*Material for this task*:
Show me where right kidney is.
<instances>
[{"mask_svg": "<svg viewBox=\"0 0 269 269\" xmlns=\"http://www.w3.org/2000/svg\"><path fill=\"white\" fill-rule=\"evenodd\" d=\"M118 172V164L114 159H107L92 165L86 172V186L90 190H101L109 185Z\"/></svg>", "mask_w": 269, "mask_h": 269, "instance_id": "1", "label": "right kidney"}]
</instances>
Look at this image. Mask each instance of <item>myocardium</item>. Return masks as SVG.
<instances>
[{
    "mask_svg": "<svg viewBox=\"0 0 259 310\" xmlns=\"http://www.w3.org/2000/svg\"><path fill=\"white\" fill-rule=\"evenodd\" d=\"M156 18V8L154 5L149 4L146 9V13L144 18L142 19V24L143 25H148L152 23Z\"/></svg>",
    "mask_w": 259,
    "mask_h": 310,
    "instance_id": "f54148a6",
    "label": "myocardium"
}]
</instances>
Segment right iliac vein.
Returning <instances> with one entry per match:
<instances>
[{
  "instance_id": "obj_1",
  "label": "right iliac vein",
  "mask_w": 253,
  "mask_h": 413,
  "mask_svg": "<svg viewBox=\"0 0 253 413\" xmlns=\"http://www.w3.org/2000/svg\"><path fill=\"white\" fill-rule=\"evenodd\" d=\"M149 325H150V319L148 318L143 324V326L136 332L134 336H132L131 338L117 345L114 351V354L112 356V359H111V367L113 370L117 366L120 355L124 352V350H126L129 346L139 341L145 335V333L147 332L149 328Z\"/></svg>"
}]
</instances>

*Goal of the exercise*:
Repeat each record verbatim.

*Completed task*:
Show me where right kidney is.
<instances>
[{"mask_svg": "<svg viewBox=\"0 0 269 269\" xmlns=\"http://www.w3.org/2000/svg\"><path fill=\"white\" fill-rule=\"evenodd\" d=\"M118 172V164L114 159H107L92 165L86 172V186L90 190H101L109 185Z\"/></svg>", "mask_w": 269, "mask_h": 269, "instance_id": "1", "label": "right kidney"}]
</instances>
Look at this image. Mask each instance of <item>myocardium</item>. Return masks as SVG.
<instances>
[{
    "mask_svg": "<svg viewBox=\"0 0 259 310\" xmlns=\"http://www.w3.org/2000/svg\"><path fill=\"white\" fill-rule=\"evenodd\" d=\"M156 18V8L154 5L149 4L146 9V13L144 18L142 19V24L143 25H148L152 23Z\"/></svg>",
    "mask_w": 259,
    "mask_h": 310,
    "instance_id": "f54148a6",
    "label": "myocardium"
}]
</instances>
Segment right iliac vein.
Returning <instances> with one entry per match:
<instances>
[{
  "instance_id": "obj_1",
  "label": "right iliac vein",
  "mask_w": 253,
  "mask_h": 413,
  "mask_svg": "<svg viewBox=\"0 0 253 413\" xmlns=\"http://www.w3.org/2000/svg\"><path fill=\"white\" fill-rule=\"evenodd\" d=\"M149 325H150V319L148 318L143 324V326L136 332L134 336H132L131 338L117 345L114 351V354L112 356V359H111V367L113 370L117 366L120 355L124 352V350H126L129 346L139 341L145 335V333L147 332L149 328Z\"/></svg>"
}]
</instances>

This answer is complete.